赤塚不二夫さんの訃報にふれて

赤塚不二夫さんが亡くなられた。その大変なお仕事をたたえるべきかもしれないが、そうとうパンクだという印象がある程度のぼくにそれはできない。アクの強いキャラクターがたくさんで、存在は言葉と一つだと言わんばかりに、その個性にならった発語がある。「〜ニャロメ」とか「〜べし」、「〜だじょ」、「レレレのレ」、「〜なのだ」などなど。
赤塚不二夫の目に見えていたものは何だろうか。もちろん私にはわからない。ただ、彼が言った言葉をぼくはよく引く。

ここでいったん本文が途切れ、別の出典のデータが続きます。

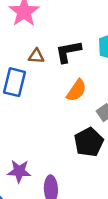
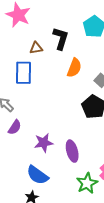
black L-shape: (68, 52) -> (61, 39), turned 130

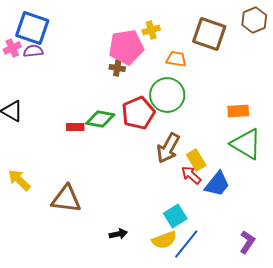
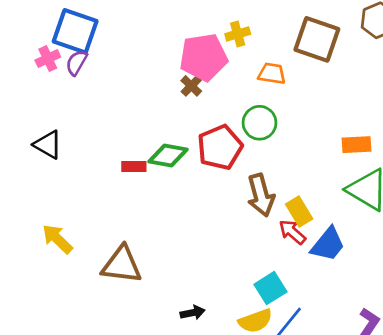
purple semicircle: (33, 51) -> (76, 63), turned -54
brown cross: (117, 68) -> (191, 86), turned 35
green circle: (167, 95) -> (260, 123), size x0.7
brown arrow: (168, 148) -> (261, 195), turned -44

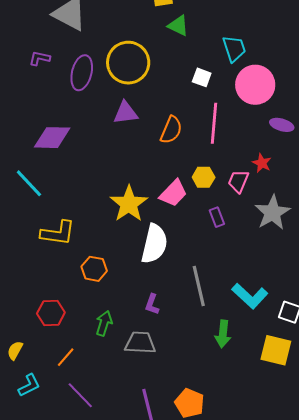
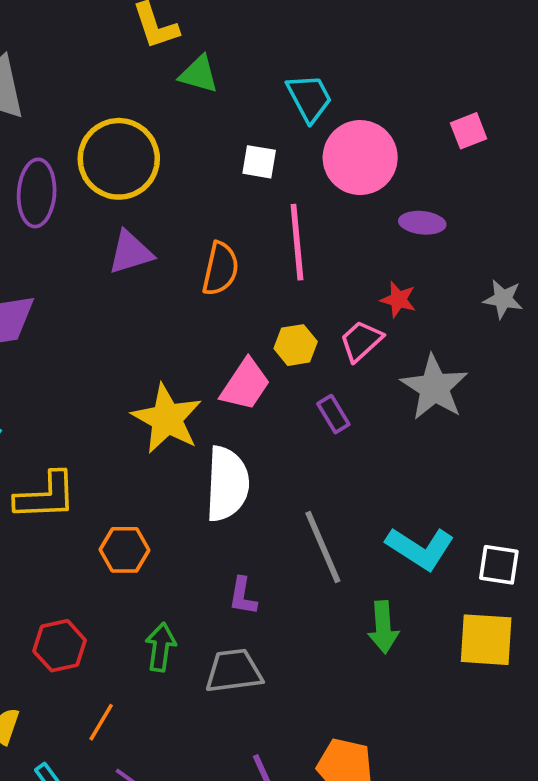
pink trapezoid: (238, 181) -> (361, 341), turned 35

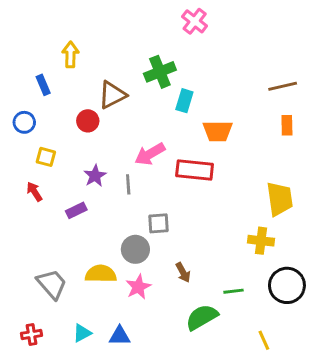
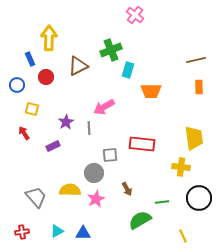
yellow arrow: (70, 54) -> (49, 38), size x1.4
red circle: (88, 121) -> (46, 77), moved
red rectangle: (195, 170) -> (142, 144), moved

「このごろの漫画家が駄目なのは漫画読んで漫画描いてるからだ」。ぼくはこの言葉に続けて言う。「宮崎駿は、“最近のアニメーターはアニメ見てアニメ作ってるからつまらん”というし、ぼくの友だちのもとパンクスは“この頃のパンクはダメだよ。パンク聴いてパンクやってるからさあ”と言い、お世話になったある高名なお坊さんは“いのちより大事なものに出会って、初めていのちも全うできる”と言っています」と。
この話をぼくは「本物をよく見よ」ということを語るためにも使うし、縮小再生産の不毛を語るためにも使うが、第一義的にはこの話で「世界の、あるいは本当に生きたものの脱我構造」を伝えたくて、しばしば話している。